Son Yeongmin, Park Jae Wan
Department of Digital Media, Soongsil University, Seoul 07027, Republic of Korea.
Global School of Media, Soongsil University, Seoul 07027, Republic of Korea.
Sensors (Basel). 2024 Mar 14;24(6):1872. doi: 10.3390/s24061872.

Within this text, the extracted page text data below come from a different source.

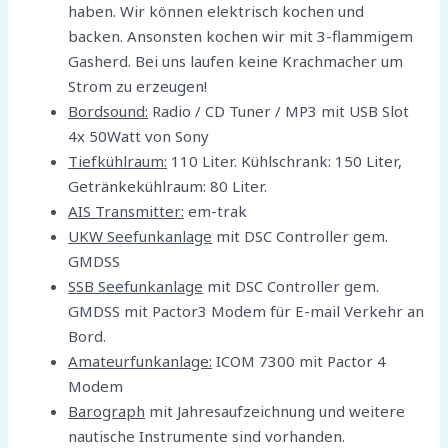
haben. Wir können elektrisch kochen und
backen. Ansonsten kochen wir mit 3-flammigem
Gasherd. Bei uns laufen keine Krachmacher um
Strom zu erzeugen!
Bordsound:
Radio / CD Tuner / MP3 mit USB Slot
4x 50Watt von Sony
Tiefkühlraum:
110 Liter. Kühlschrank: 150 Liter,
Getränkekühlraum: 80 Liter.
AIS Transmitter:
em-trak
UKW Seefunkanlage
mit DSC Controller gem.
GMDSS
SSB Seefunkanlage
mit DSC Controller gem.
GMDSS mit Pactor3 Modem für E-mail Verkehr an
Bord.
Amateurfunkanlage:
ICOM 7300 mit Pactor 4
Modem
Barograph
mit Jahresaufzeichnung und weitere
nautische Instrumente sind vorhanden.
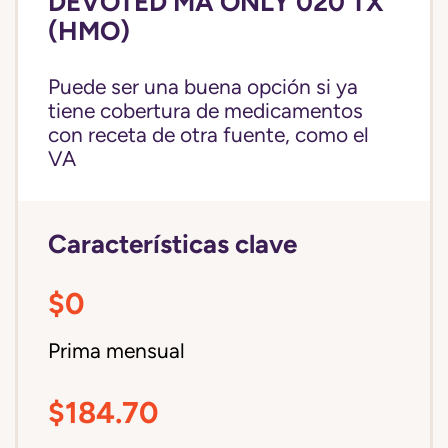
DEVOTED MA ONLY 020 TX
(HMO)
Puede ser una buena opción si ya
tiene cobertura de medicamentos
con receta de otra fuente, como el
VA
Características clave
$0
Prima mensual
$184.70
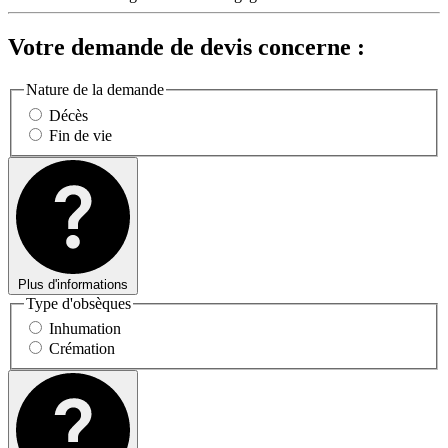
Votre demande de devis concerne :
Nature de la demande
Décès
Fin de vie
Plus d'informations
Type d'obsèques
Inhumation
Crémation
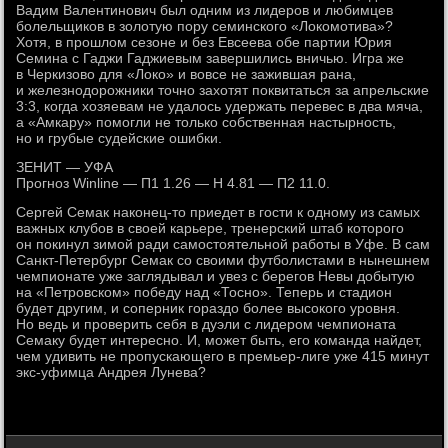
Вадим Валентинович был одним из лидеров и любимцев
болельщиков в золотую пору семинского «Локомотива»?
Хотя, в прошлом сезоне и без Евсеева обе партии Юрия
Семина с Гаджи Гаджиевым завершились вничью. Игра же
в Черкизово для «Локо» и вовсе не зажившая рана,
и железнодорожники точно захотят поквитаться за апрельские
3:3, когда хозяевам не удалось удержать перевес в два мяча,
а «Амкару» помогли не только собственная настырность,
но и грубые судейские ошибки.
ЗЕНИТ — УФА
Прогноз Winline — П1 1.26 — Н 4.81 — П2 11.0.
Сергей Семак наконец-то приедет в гости к одному из самых
важных клубов в своей карьере, тренерский штаб которого
он покинул зимой ради самостоятельной работы в Уфе. В сам
Санкт-Петербург Семак со своими футболистами в нынешнем
чемпионате уже заглядывал и увез с берегов Невы добытую
на «Петровском» победу над «Тосно». Теперь и стадион
будет другим, и соперник гораздо более высокого уровня.
Но ведь и проверить себя в дуэли с лидером чемпионата
Семаку будет интересно. И, может быть, его команда найдет,
чем удивить не пропускающего в премьер-лиге уже 415 минут
экс-уфимца Андрея Лунева?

The ubiquity of smartphones today enables the widespread utilization of voice recording for diverse purposes. Consequently, the submission of voice recordings as digital evidence in legal proceedings has notably increased, alongside a rise in allegations of recording file forgery. This trend highlights the growing significance of audio file authentication. This study aims to develop a deep learning methodology capable of identifying forged files, particularly those altered using "Mixed Paste" commands, a technique not previously addressed. The proposed deep learning framework is a composite model, integrating a convolutional neural network and a long short-term memory model. It is designed based on the extraction of features from spectrograms and sequences of Korean consonant types. The training of this model utilizes an authentic dataset of forged audio recordings created on an iPhone, modified via "Mixed Paste", and encoded. This hybrid model demonstrates a high accuracy rate of 97.5%. To validate the model's efficacy, tests were conducted using various manipulated audio files. The findings reveal that the model's effectiveness is not contingent on the smartphone model or the audio editing software employed. We anticipate that this research will advance the field of audio forensics through a novel hybrid model approach.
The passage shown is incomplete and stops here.